Records excerpted from a collection:

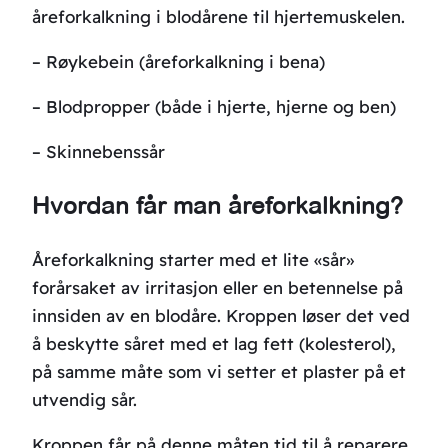
åreforkalkning i blodårene til hjertemuskelen.
– Røykebein (åreforkalkning i bena)
– Blodpropper (både i hjerte, hjerne og ben)
– Skinnebenssår
Hvordan får man åreforkalkning?
Åreforkalkning starter med et lite «sår»
forårsaket av irritasjon eller en betennelse på
innsiden av en blodåre. Kroppen løser det ved
å beskytte såret med et lag fett (kolesterol),
på samme måte som vi setter et plaster på et
utvendig sår.
Kroppen får på denne måten tid til å reparere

■ **Work required**
Work out how many lines of the records contain the word "Kroppen". Give that number and nothing more.

■ **Result of the exercise**
2